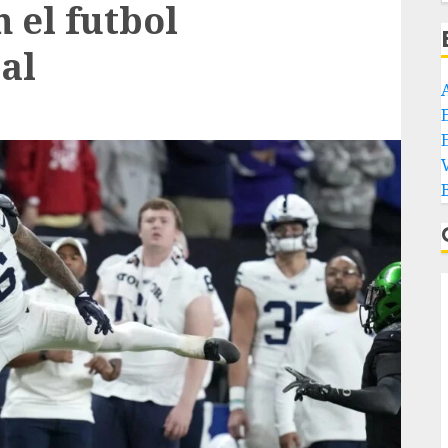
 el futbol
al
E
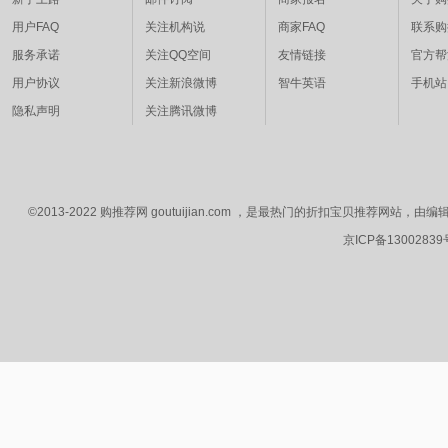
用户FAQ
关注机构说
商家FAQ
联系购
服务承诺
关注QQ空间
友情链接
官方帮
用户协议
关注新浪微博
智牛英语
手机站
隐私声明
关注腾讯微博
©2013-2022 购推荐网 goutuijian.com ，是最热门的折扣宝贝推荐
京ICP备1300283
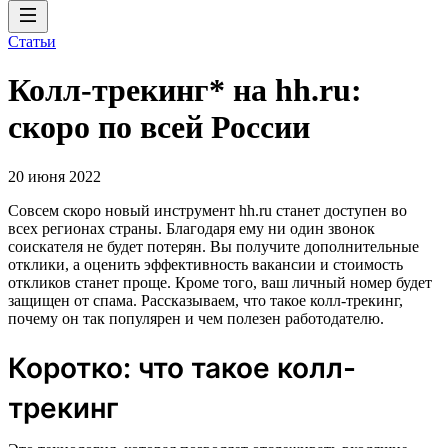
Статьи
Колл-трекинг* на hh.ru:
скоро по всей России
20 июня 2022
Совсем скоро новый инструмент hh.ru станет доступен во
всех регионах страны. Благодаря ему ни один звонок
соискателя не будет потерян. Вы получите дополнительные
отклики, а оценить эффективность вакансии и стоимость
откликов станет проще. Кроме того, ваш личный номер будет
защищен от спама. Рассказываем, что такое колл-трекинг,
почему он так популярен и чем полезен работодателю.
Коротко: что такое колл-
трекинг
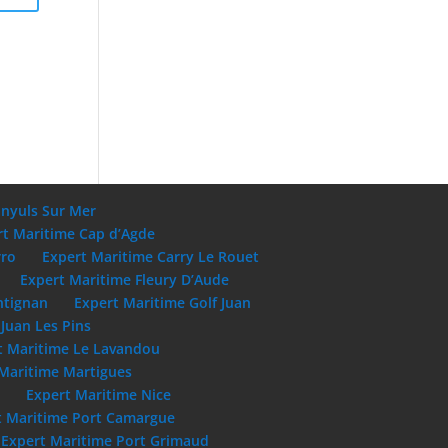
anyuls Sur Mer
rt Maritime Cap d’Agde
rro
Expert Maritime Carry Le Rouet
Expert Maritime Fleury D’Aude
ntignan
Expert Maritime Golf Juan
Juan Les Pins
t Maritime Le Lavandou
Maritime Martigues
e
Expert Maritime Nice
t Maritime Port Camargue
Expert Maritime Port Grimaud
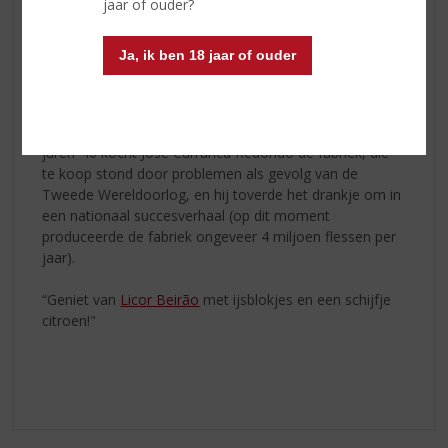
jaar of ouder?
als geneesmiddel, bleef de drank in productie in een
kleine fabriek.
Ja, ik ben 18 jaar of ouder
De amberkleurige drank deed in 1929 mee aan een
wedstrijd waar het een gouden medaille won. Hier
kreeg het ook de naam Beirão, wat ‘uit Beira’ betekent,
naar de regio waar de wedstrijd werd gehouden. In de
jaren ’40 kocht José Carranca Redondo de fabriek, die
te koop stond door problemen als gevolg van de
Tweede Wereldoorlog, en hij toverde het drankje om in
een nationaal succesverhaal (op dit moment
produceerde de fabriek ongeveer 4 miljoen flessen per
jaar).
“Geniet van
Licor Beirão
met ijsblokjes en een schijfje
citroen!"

---

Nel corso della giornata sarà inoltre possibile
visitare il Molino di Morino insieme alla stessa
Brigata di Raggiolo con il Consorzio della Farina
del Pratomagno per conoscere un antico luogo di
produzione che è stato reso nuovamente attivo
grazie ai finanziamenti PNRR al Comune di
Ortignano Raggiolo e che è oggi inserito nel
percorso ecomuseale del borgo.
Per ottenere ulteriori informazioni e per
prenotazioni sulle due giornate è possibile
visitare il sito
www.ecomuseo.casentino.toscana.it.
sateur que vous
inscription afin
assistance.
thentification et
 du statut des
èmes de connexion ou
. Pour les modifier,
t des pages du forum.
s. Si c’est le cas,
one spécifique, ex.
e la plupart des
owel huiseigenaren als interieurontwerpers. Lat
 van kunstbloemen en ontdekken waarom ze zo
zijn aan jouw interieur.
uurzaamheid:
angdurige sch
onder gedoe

TO DO
Write out exactly the lines that fall from the line with "thentification et" to the line with "onder gedoe" in the records above, keeping both ends.

TASK RESPONSE
thentification et
 du statut des
èmes de connexion ou
. Pour les modifier,
t des pages du forum.
s. Si c’est le cas,
one spécifique, ex.
e la plupart des
owel huiseigenaren als interieurontwerpers. Lat
 van kunstbloemen en ontdekken waarom ze zo
zijn aan jouw interieur.
uurzaamheid:
angdurige sch
onder gedoe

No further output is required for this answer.